* WORK TO COMPLETE *
Please transcribe the data that follows without the pictures, keeping every word the same.

* GIVEN MATERIAL *
-- Opening Marker --
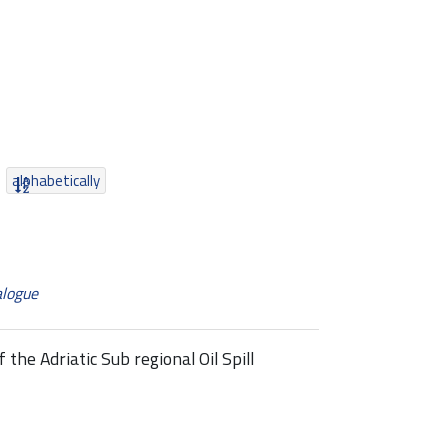
alphabetically
alogue
he Adriatic Sub regional Oil Spill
-- Closing Marker --
* EXERCISE OUTPUT *
alphabetically
alogue
he Adriatic Sub regional Oil Spill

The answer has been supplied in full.